THE TASK:
Would you transcribe the listing that follows word for word, skipping pictures?

#####

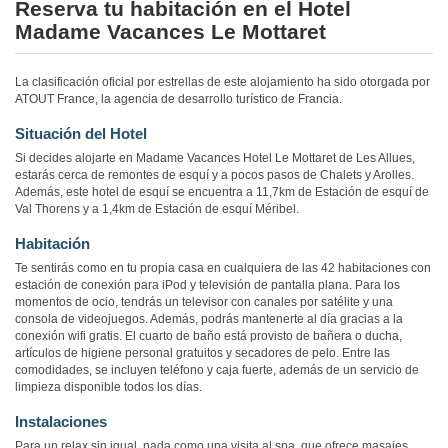
Reserva tu habitación en el Hotel
Madame Vacances Le Mottaret
La clasificación oficial por estrellas de este alojamiento ha sido otorgada por
ATOUT France, la agencia de desarrollo turístico de Francia.
Situación del Hotel
Si decides alojarte en Madame Vacances Hotel Le Mottaret de Les Allues,
estarás cerca de remontes de esquí y a pocos pasos de Chalets y Arolles.
Además, este hotel de esquí se encuentra a 11,7km de Estación de esquí de
Val Thorens y a 1,4km de Estación de esquí Méribel.
Habitación
Te sentirás como en tu propia casa en cualquiera de las 42 habitaciones con
estación de conexión para iPod y televisión de pantalla plana. Para los
momentos de ocio, tendrás un televisor con canales por satélite y una
consola de videojuegos. Además, podrás mantenerte al día gracias a la
conexión wifi gratis. El cuarto de baño está provisto de bañera o ducha,
artículos de higiene personal gratuitos y secadores de pelo. Entre las
comodidades, se incluyen teléfono y caja fuerte, además de un servicio de
limpieza disponible todos los días.
Instalaciones
Para un relax sin igual, nada como una visita al spa, que ofrece masajes.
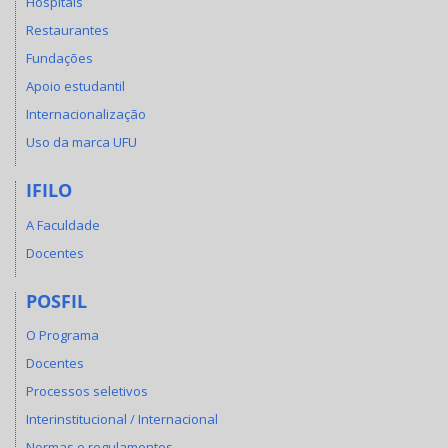
Hospitais
Restaurantes
Fundações
Apoio estudantil
Internacionalização
Uso da marca UFU
IFILO
A Faculdade
Docentes
POSFIL
O Programa
Docentes
Processos seletivos
Interinstitucional / Internacional
Normas e regulamentos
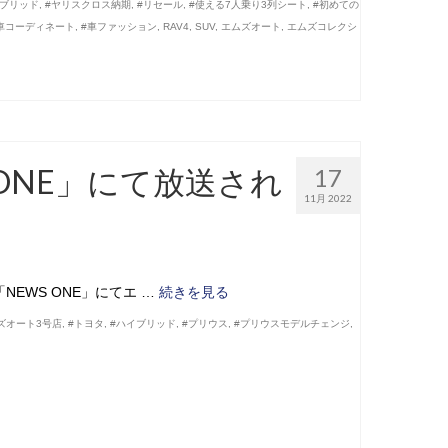
イブリッド
,
#ヤリスクロス納期
,
#リセール
,
#使える7人乗り3列シート
,
#初めての
車コーディネート
,
#車ファッション
,
RAV4
,
SUV
,
エムズオート
,
エムズコレクシ
 ONE」にて放送され
17
11月 2022
「NEWS ONE」にてエ …
続きを見る
ズオート3号店
,
#トヨタ
,
#ハイブリッド
,
#プリウス
,
#プリウスモデルチェンジ
,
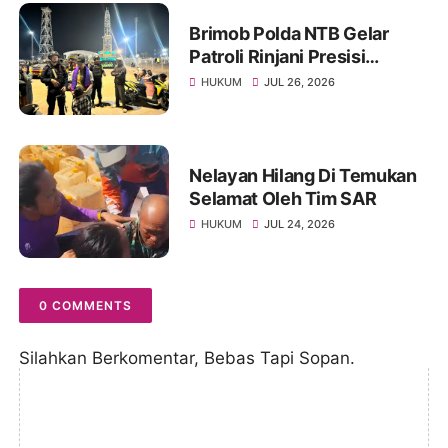
Brimob Polda NTB Gelar
Patroli Rinjani Presisi
Serentak, Perkuat
HUKUM
JUL 26, 2026
Keamanan di Seluruh
Wilayah
Nelayan Hilang Di Temukan
Selamat Oleh Tim SAR
HUKUM
JUL 24, 2026
0 COMMENTS
Silahkan Berkomentar, Bebas Tapi Sopan.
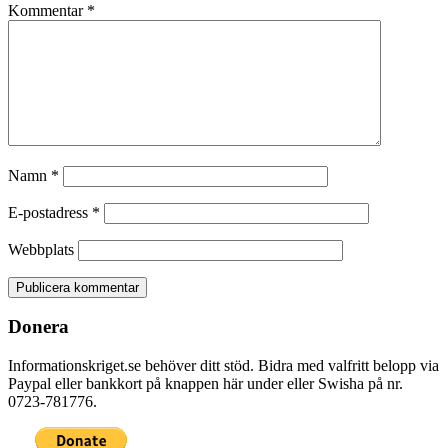
Kommentar
*
Namn
*
E-postadress
*
Webbplats
Donera
Informationskriget.se behöver ditt stöd. Bidra med valfritt belopp via
Paypal eller bankkort på knappen här under eller Swisha på nr.
0723-781776.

#####

EXPECTED OUTPUT:
Reserva tu habitación en el Hotel
Madame Vacances Le Mottaret
La clasificación oficial por estrellas de este alojamiento ha sido otorgada por
ATOUT France, la agencia de desarrollo turístico de Francia.
Situación del Hotel
Si decides alojarte en Madame Vacances Hotel Le Mottaret de Les Allues,
estarás cerca de remontes de esquí y a pocos pasos de Chalets y Arolles.
Además, este hotel de esquí se encuentra a 11,7km de Estación de esquí de
Val Thorens y a 1,4km de Estación de esquí Méribel.
Habitación
Te sentirás como en tu propia casa en cualquiera de las 42 habitaciones con
estación de conexión para iPod y televisión de pantalla plana. Para los
momentos de ocio, tendrás un televisor con canales por satélite y una
consola de videojuegos. Además, podrás mantenerte al día gracias a la
conexión wifi gratis. El cuarto de baño está provisto de bañera o ducha,
artículos de higiene personal gratuitos y secadores de pelo. Entre las
comodidades, se incluyen teléfono y caja fuerte, además de un servicio de
limpieza disponible todos los días.
Instalaciones
Para un relax sin igual, nada como una visita al spa, que ofrece masajes.
Hospitais
Restaurantes
Fundações
Apoio estudantil
Internacionalização
Uso da marca UFU
IFILO
A Faculdade
Docentes
POSFIL
O Programa
Docentes
Processos seletivos
Interinstitucional / Internacional
Normas e regulamentos
イブリッド
,
#ヤリスクロス納期
,
#リセール
,
#使える7人乗り3列シート
,
#初めての
車コーディネート
,
#車ファッション
,
RAV4
,
SUV
,
エムズオート
,
エムズコレクシ
 ONE」にて放送され
17
11月 2022
「NEWS ONE」にてエ …
続きを見る
ズオート3号店
,
#トヨタ
,
#ハイブリッド
,
#プリウス
,
#プリウスモデルチェンジ
,
Brimob Polda NTB Gelar
Patroli Rinjani Presisi
Serentak, Perkuat
HUKUM
JUL 26, 2026
Keamanan di Seluruh
Wilayah
Nelayan Hilang Di Temukan
Selamat Oleh Tim SAR
HUKUM
JUL 24, 2026
0 COMMENTS
Silahkan Berkomentar, Bebas Tapi Sopan.
Kommentar
*
Namn
*
E-postadress
*
Webbplats
Donera
Informationskriget.se behöver ditt stöd. Bidra med valfritt belopp via
Paypal eller bankkort på knappen här under eller Swisha på nr.
0723-781776.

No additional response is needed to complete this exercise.